Beitragsart: Interview
Sprache: deutsch
Redaktionsbereich: Politik/Info, Religion, Wirtschaft/Soziales
Serie: Das social Distel-Ding
Entstehung

AutorInnen: Fabian Ekstedt
Radio: LoraMuc, München im www
Produktionsdatum: 06.01.2021
CC BY-NC-SA
Creative Commons BY-NC-SA
Namensnennung - Nicht-kommerziell - Weitergabe unter gleichen Bedingungen erwünscht
Skript
Liebe social Distel-Dinger, starten wir mit einem sarkastischen Satz zum neuen Jahr: Ein frohes Neues, allerseits!
2020 endete für viele mit einem unangenehmen Gefühl der Nähe oder aber der Abgeschiedenheit. Zu nah ist physisch gefährlich, zu fern ist psychisch gefährlich. Ein Mittelmaß ist auch nicht zu finden, nicht zuletzt jetzt, wo das neue Schreckgespenst klingt wie die Schwester einer Mutterkuh: Mutante!
Mit der Sorge, dass die Mutante B.1.1.7. aus Großbritannien alles fraglich werden lässt, was wir bisher als gerade noch sicheren Umgang miteinander bei Sars-Cov-2 angesehen haben, starten wir jetzt ins Jahr 2021. Dabei spielt es keine Rolle ob sich das einzelne social Distel-Ding auch selbst die Sorgen macht. Die Politik ist schon aufgrund der Todeszahlen alarmiert und hat neue Maßnahmen ergriffen. Selbst ein sorgenfreies Distel-Ding kann sich im ersten Monat des Jahres nicht unbeschwert bewegen. Kontaktbeschränkungen, Ausgangsbeschränkungen und teilweise sogar ein Bewegungsradius von nur 15 Kilometern.

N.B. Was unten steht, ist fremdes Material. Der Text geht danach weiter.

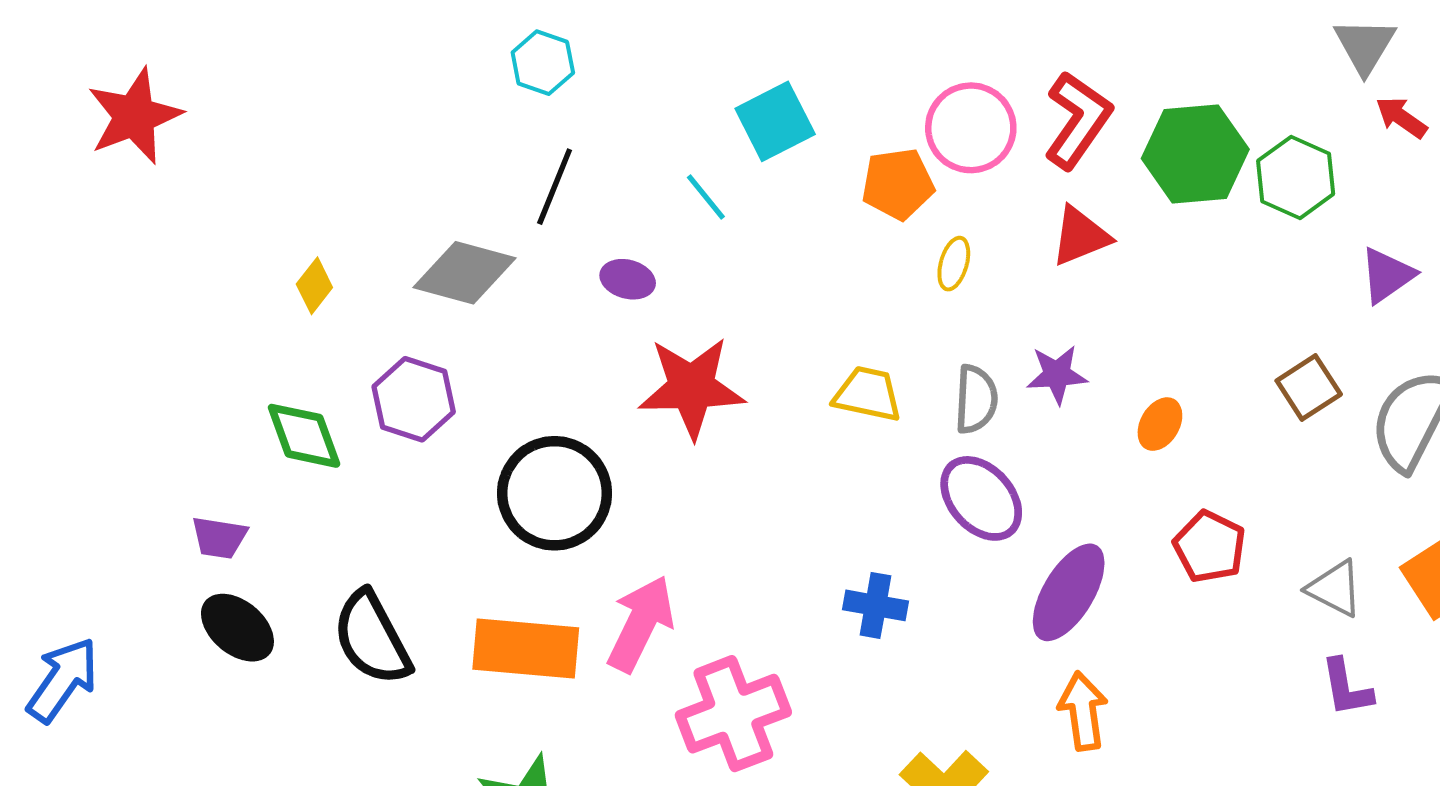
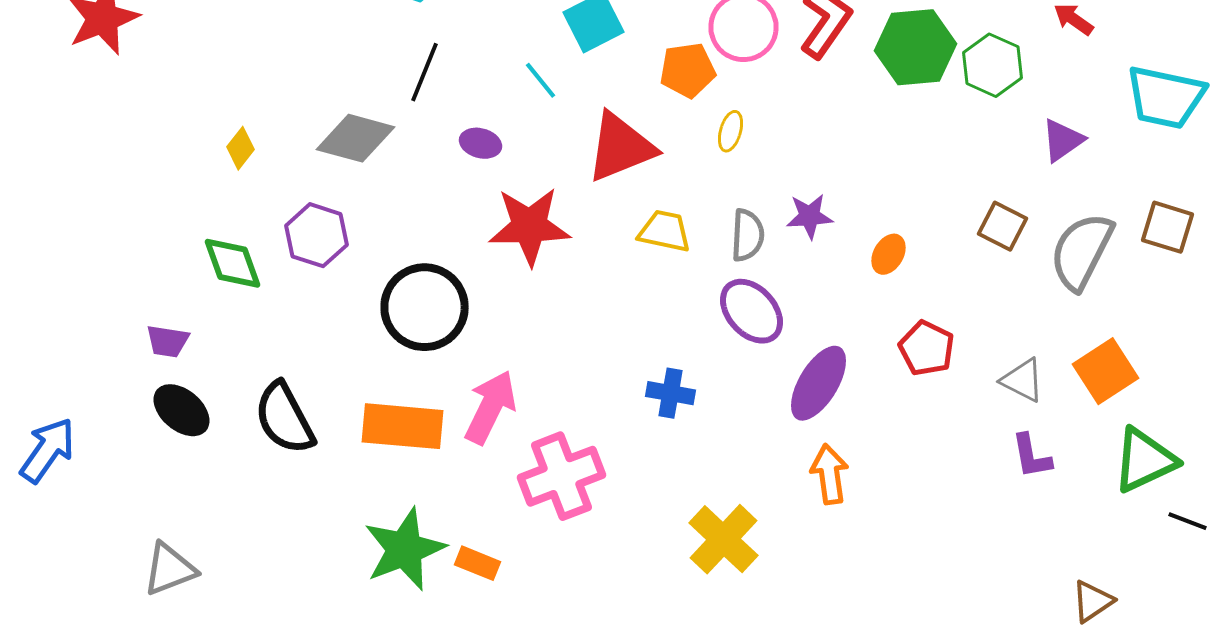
red triangle: (1080, 236) -> (620, 147), moved, size x1.5
brown square: (1309, 388) -> (1002, 226), turned -30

Was erwartet uns social Distel-Dingern also nach nihilistischen Weihnachten und einem stillen Silvester? Eigentlich nur noch ein mönchsgleiches Motto für das neue Jahr: Bete und arbeite und wähle!

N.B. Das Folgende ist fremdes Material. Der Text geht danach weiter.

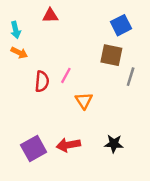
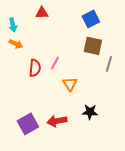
blue square: (121, 25) -> (91, 19), moved
black star: (114, 144) -> (90, 112), moved

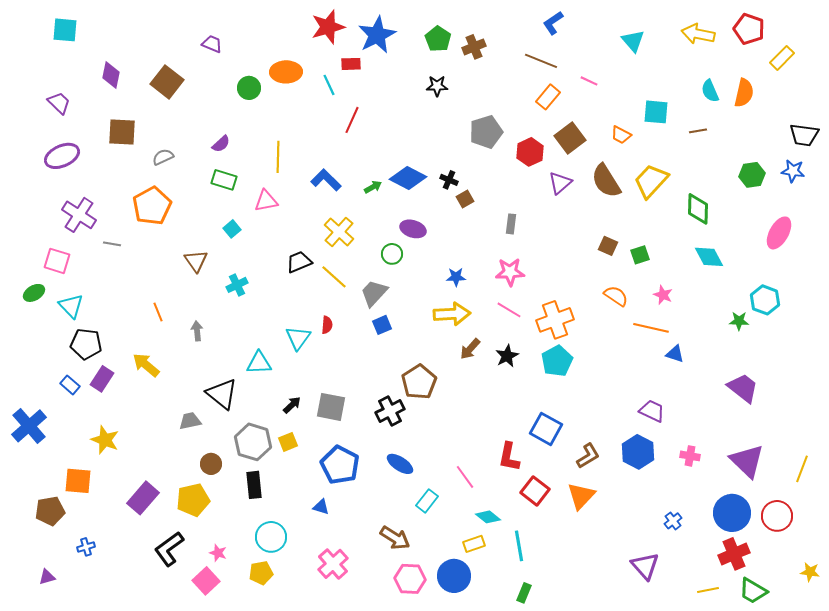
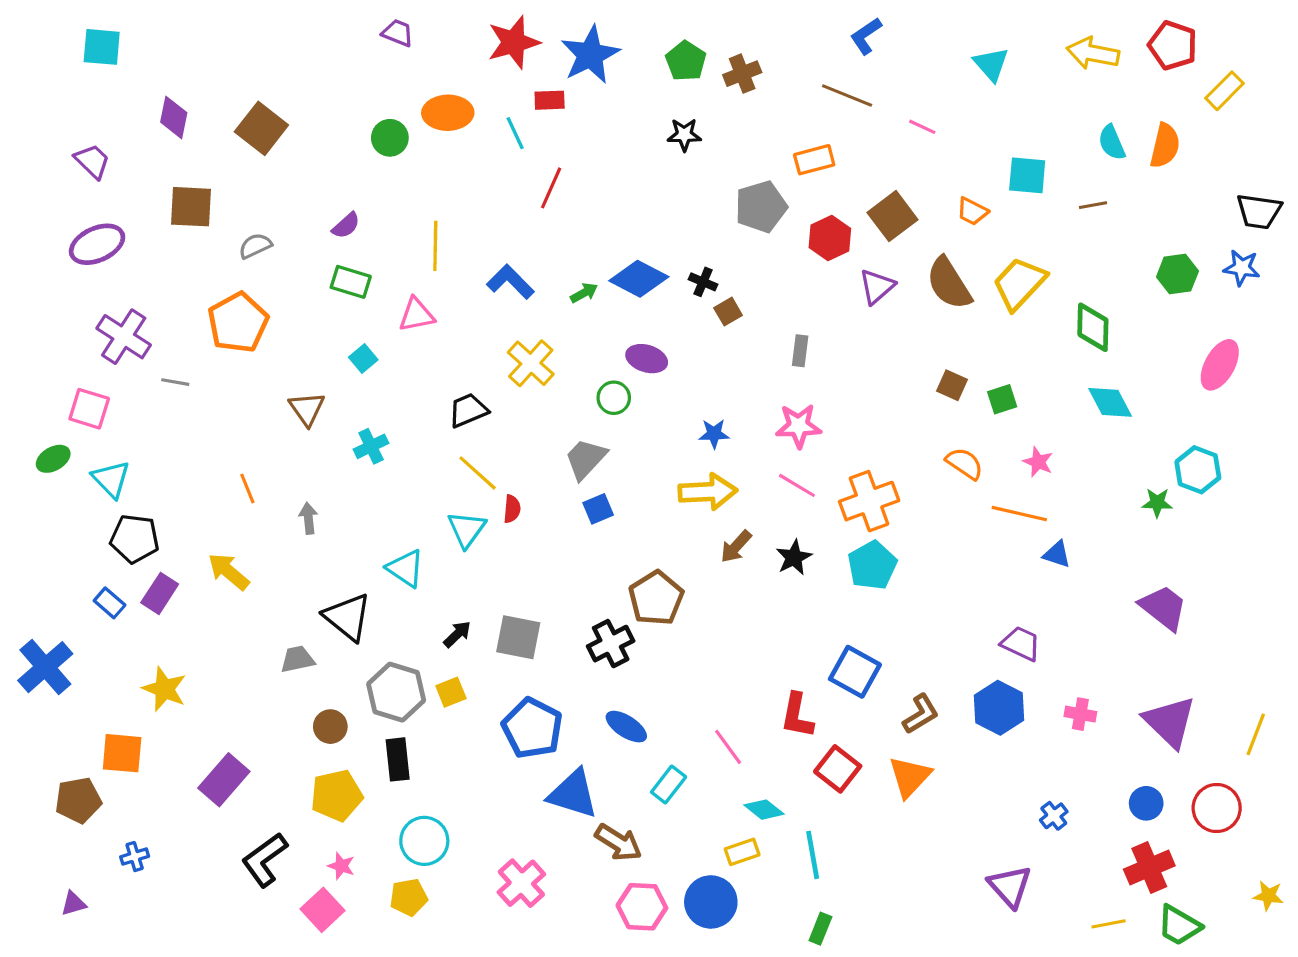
purple trapezoid: (212, 44) -> (398, 33), moved
orange rectangle: (548, 97) -> (814, 160), moved, turned 35
yellow line: (334, 277) -> (478, 473), moved
cyan triangle: (259, 363) -> (406, 568), turned 36
yellow pentagon: (193, 500) -> (337, 795), moved
blue triangle: (321, 507) -> (573, 794), moved, size x2.0
blue circle: (732, 513) -> (1146, 803), size x0.6

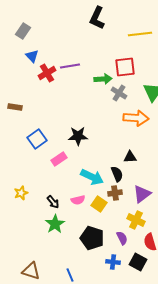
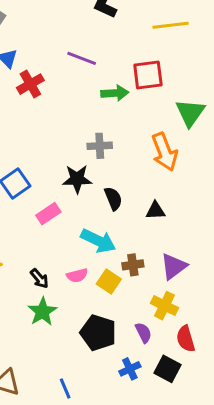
purple line: (70, 66) -> (82, 58), moved, turned 30
gray cross: (119, 93) -> (100, 146), moved, turned -35
orange arrow: (136, 118) -> (165, 152), turned 65
black semicircle: (117, 174) -> (113, 199), moved
blue cross: (113, 262) -> (130, 369), turned -32

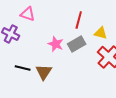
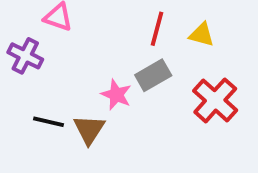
yellow triangle: (101, 33) -> (202, 35), moved
pink star: (56, 44) -> (116, 95), moved

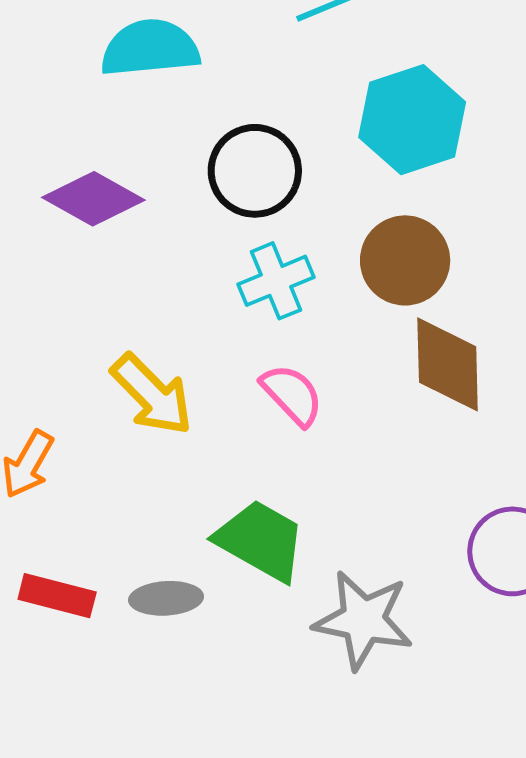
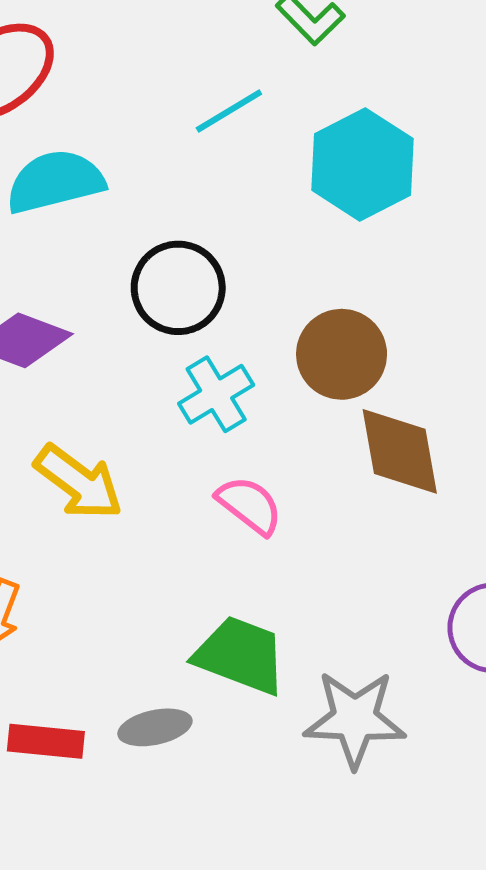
cyan hexagon: (412, 120) -> (362, 164), moved
yellow arrow: (152, 395) -> (79, 482), moved

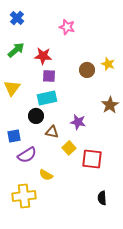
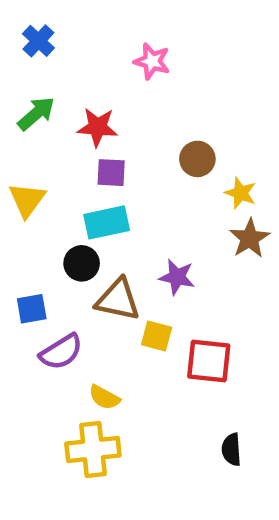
yellow star: (108, 64) -> (241, 193), moved
brown triangle: (52, 132) -> (118, 300), size x1.5
yellow square: (69, 148) -> (157, 336), turned -32
yellow cross: (24, 196) -> (93, 450), moved

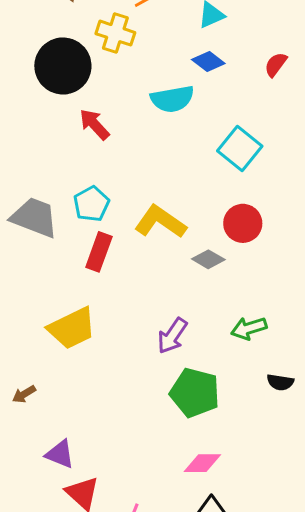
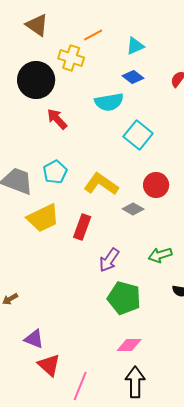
cyan square: (240, 148) -> (138, 135), moved
red rectangle: (99, 252) -> (82, 227), moved
yellow trapezoid: (72, 328) -> (43, 218), moved

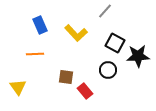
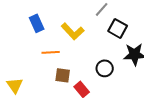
black square: (115, 43) -> (118, 28), moved
orange line: (35, 54) -> (51, 52), moved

Eingeschränkt auf die eigenen vier Wände, den immer gleichen Arbeitsweg und die zu genüge ausgekundschafteten Einkaufsmöglichkeiten sind wir zurückgeworfen auf einen asketischeren Lebensstil, auf die Entbehrung als Teil unseres Seins.

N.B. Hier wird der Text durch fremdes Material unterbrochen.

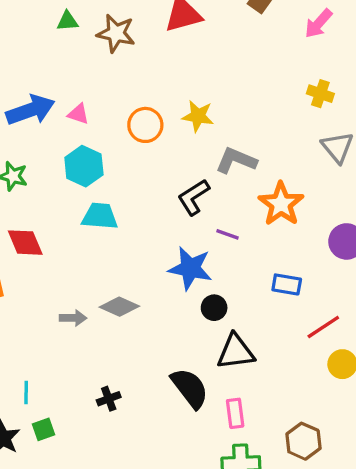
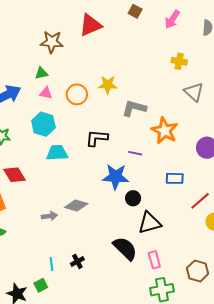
green triangle: (67, 21) -> (41, 73), moved
pink triangle: (78, 114) -> (46, 93), moved
black L-shape: (194, 197) -> (97, 138), moved, turned 45
cyan line: (26, 392) -> (51, 264), moved

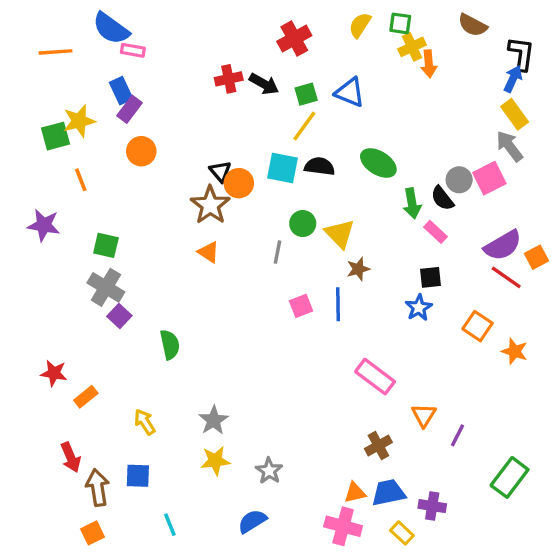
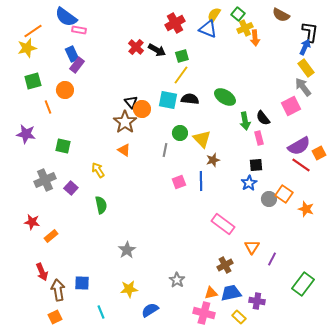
green square: (400, 23) -> (238, 14), turned 32
orange line: (55, 52) -> (33, 31), turned -30
red cross: (229, 79) -> (136, 47), turned -35
blue triangle: (350, 92) -> (208, 29), moved
yellow star: (79, 121) -> (27, 48), moved
orange circle: (141, 151) -> (65, 90), moved
gray circle: (459, 180) -> (269, 199), moved
pink rectangle: (436, 232) -> (259, 138), turned 32
gray cross: (106, 287) -> (45, 180), moved, turned 35
yellow arrow: (145, 422) -> (98, 170), moved
yellow star: (215, 461) -> (129, 289), moved
gray star: (269, 471) -> (177, 280), moved

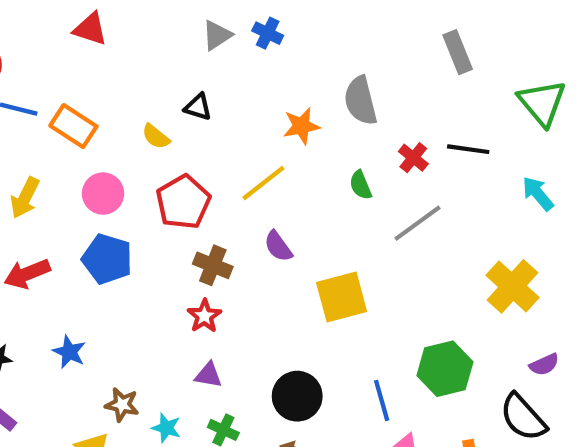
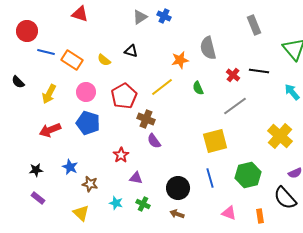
yellow semicircle: (156, 137) -> (104, 60), moved
green semicircle: (361, 185) -> (198, 88), moved
purple semicircle: (278, 246) -> (154, 141), moved
brown cross: (213, 265) -> (146, 119), moved
yellow square: (342, 297) -> (215, 141), moved
red star: (204, 316) -> (121, 155), moved
blue line: (382, 400) -> (210, 178), moved
brown star: (122, 405) -> (90, 184), moved

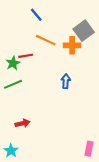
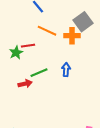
green line: (13, 84) -> (39, 73), moved
red arrow: (23, 123) -> (25, 84), moved

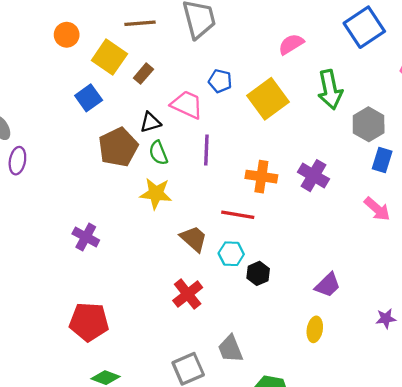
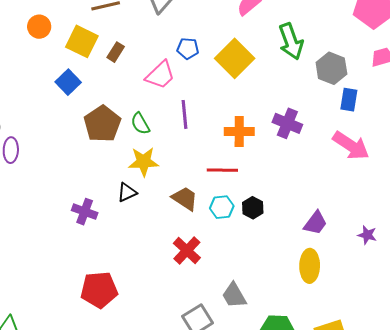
pink trapezoid: (187, 105) -> (160, 75), turned 120
black triangle: (150, 122) -> (127, 192), moved
pink arrow: (377, 209) -> (351, 146), size x1.4
black hexagon: (258, 273) -> (253, 208), moved
purple star: (386, 319) -> (367, 235), moved, turned 30
yellow ellipse: (315, 329) -> (310, 266), size x1.4

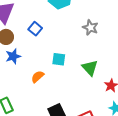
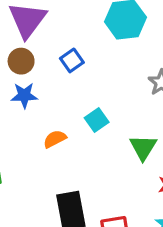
cyan square: (59, 59) -> (97, 120), turned 32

Das Mantra: "Nicht krank werden, nicht verrückt werden, nicht verzagen" oder "Gesund bleiben, vernünftig bleiben, optimistisch bleiben" begleitet uns auf unseren abgesteckten Wegen, auf unsere abgesessenen Sitzmöbel und in unseren abgespeckten Unterhaltungen.
Wie Nonnen oder Mönche tragen wir dieses Gebet auf den Lippen, bitten um ein absehbares Ende, um den Eintritt in das Paradies einer nicht mehr virusbefallenen Welt, das dort komme, wenn wir uns nur alle an die Maßnahmen halten. An diesen Glauben möchten wir festhalten, da das irdische Leben im Jetzt Leid zu sein scheint.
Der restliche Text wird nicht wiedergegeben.